» **WHAT THE EXERCISE ASKS**:
Tally the lines in the data below where the word "regarder" appears, and give the tally alone.

Transcribed page contents:
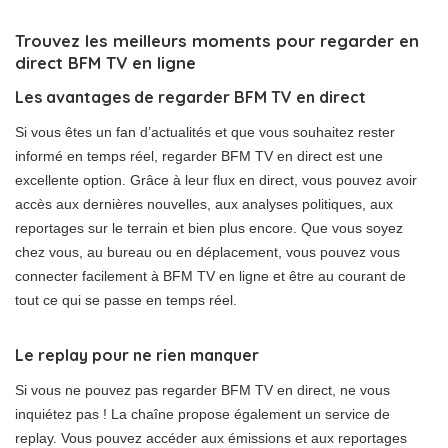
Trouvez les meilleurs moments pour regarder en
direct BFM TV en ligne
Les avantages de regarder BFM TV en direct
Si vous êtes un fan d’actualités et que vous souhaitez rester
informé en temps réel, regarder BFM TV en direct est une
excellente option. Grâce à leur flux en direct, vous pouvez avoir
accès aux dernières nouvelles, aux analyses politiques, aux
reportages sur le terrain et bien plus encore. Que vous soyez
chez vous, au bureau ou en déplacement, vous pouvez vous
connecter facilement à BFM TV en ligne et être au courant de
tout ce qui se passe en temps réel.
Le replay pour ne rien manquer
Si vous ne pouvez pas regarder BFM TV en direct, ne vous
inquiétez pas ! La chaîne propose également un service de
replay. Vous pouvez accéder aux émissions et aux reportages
...
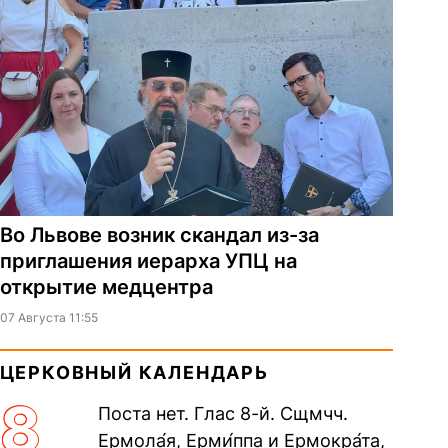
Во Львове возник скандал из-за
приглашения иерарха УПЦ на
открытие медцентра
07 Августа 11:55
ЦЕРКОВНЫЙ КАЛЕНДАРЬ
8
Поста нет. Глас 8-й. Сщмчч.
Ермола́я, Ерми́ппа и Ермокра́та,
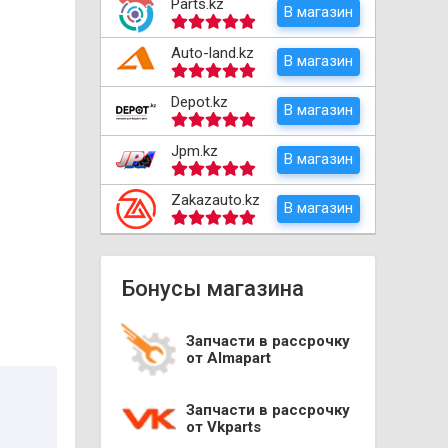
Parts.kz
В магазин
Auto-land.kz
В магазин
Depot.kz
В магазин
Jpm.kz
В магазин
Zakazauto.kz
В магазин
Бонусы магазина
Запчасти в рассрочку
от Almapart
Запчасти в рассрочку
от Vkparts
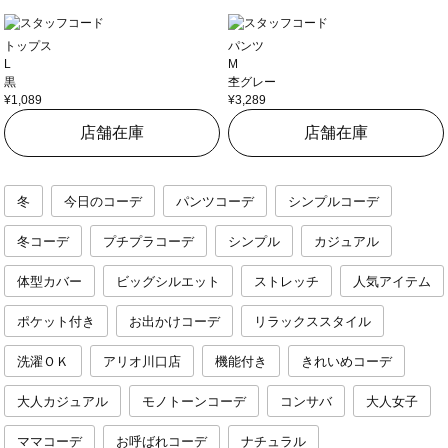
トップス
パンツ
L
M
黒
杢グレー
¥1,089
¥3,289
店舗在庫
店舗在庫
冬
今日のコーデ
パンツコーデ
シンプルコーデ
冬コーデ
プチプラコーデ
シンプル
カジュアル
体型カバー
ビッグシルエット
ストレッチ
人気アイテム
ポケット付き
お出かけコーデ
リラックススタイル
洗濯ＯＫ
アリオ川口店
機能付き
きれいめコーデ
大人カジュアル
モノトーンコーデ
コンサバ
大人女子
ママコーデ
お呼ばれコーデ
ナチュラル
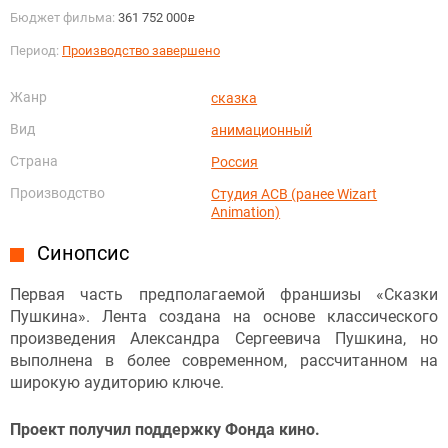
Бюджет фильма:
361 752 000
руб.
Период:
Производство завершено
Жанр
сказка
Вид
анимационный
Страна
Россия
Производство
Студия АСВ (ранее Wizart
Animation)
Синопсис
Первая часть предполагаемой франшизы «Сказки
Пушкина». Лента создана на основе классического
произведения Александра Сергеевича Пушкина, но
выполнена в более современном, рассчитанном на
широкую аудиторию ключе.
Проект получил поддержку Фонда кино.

» **RESULT OF THE TASK**:
4